Abstracts Resilience
Space-Efficient Reed-Solomon Encoding to Detect and Correct Pointer Corruption
Scott Levy and Kurt B. Ferreira
Concern about memory errors has been widespread in high-performance computing (HPC) for decades. These concerns have led to significant research on detecting and correcting memory errors to improve performance and to provide strong guarantees about the correctness of the memory contents of scientific simulations. However, power concerns and changes in memory architectures threaten the continued viability of current approaches to protecting memory (e.g., Chipkill). Returning to a less protective error-correcting code (ECC), e.g., single-error correction, double-error detection (SECDED), may increase the frequency of memory errors, including silent data corruption (SDC). SDC has the potential to silently cause applications to produce incorrect results and mislead domain scientists.
We propose an approach for exploiting unnecessary bits in pointer values to support encoding the pointer with a Reed-Solomon code. Encoding the pointer allows us to provides strong capabilities for correcting and detecting corruption of pointer values. In this paper, we provide a detailed description of how we can exploit unnecessary pointer bits to store Reed-Solomon parity symbols. We evaluate the performance impacts of this approach and examine the effectiveness of the approach against corruption. Our results demonstrate that encoding and decoding is fast (less than 45µs per event) and that the protection it provides is robust (the rate of miscorrection is less than 5% even for significant corruption). The data and analysis presented in this paper demonstrates the power of our approach. It is fast, tunable, requires no additional per-pointer storage resources, and provides robust protection against pointer corruption.

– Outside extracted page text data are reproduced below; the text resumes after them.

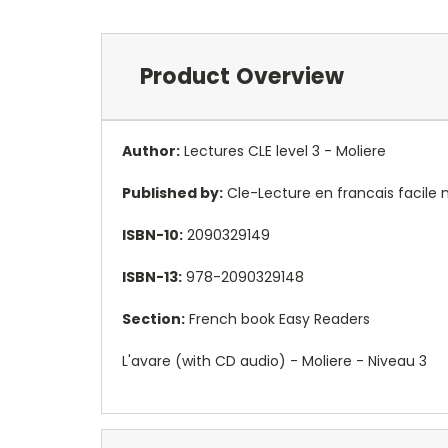
Product Overview
Author:
Lectures CLE level 3 - Moliere
Published by:
Cle-Lecture en francais facile
ISBN-10:
2090329149
ISBN-13:
978-2090329148
Section:
French book Easy Readers
L'avare (with CD audio) - Moliere - Niveau 3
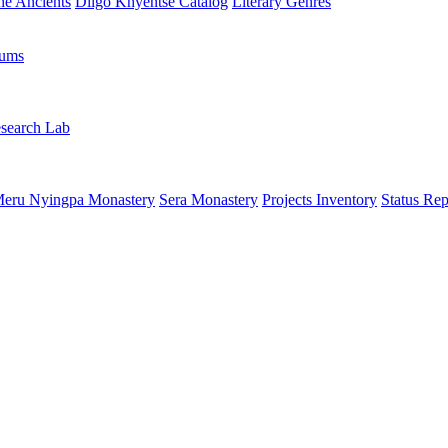
the Ancients
Dilgo Khyentsé Catalog
Literary Genres
rums
search Lab
eru Nyingpa Monastery
Sera Monastery
Projects Inventory
Status Rep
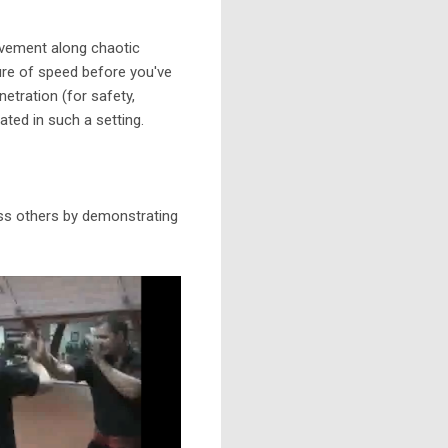
movement along chaotic
ture of speed before you've
etration (for safety,
ted in such a setting.
ess others by demonstrating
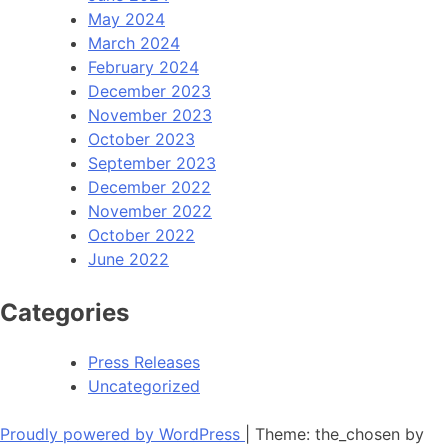
May 2024
March 2024
February 2024
December 2023
November 2023
October 2023
September 2023
December 2022
November 2022
October 2022
June 2022
Categories
Press Releases
Uncategorized
Proudly powered by WordPress
|
Theme: the_chosen by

Improving Reliability for Provisioning of Virtual Machines in Desktop Clouds
Carlos E. Gómez, Jaime Chavarriaga, Harold E. Castro, and Andrei Tchernykh
Desktop clouds (DC) provide services in non-stationary environments that face reliability and performance threats not found in traditional clusters and datacenters. The idle resources available on computers can be claimed by users, turned off and faulted any time. For instance, platforms such as CernVM and UnaCloud harvest idle resources on computer labs to run virtual machines and support scientific applications. These platforms deal with interruptions and interferences caused by both users and applications. This non-stationarity is one of the main sources of issues in the design of reliable desktop cloud infrastructures that are capable of mitigating their own faults and errors. Based on a fault analysis that we have been carrying out and refining for a couple of years, we have found that reliability problems begin as the number of virtual machines that are going to be executed increases; these virtual machines must first be provisioned in the physical machines where they will be hosted. On the one hand, the main factors that can affect the provisioning of virtual machines in a DC are: the use of disk space, and the transmission of virtual images over the network. On the other hand, the applications and actions performed by users in the desktops may cause the virtual machine malfunction. In this paper, we propose an appropriate strategy for the scalable provisioning of VMs, describe the implementation, and analyze its effectiveness.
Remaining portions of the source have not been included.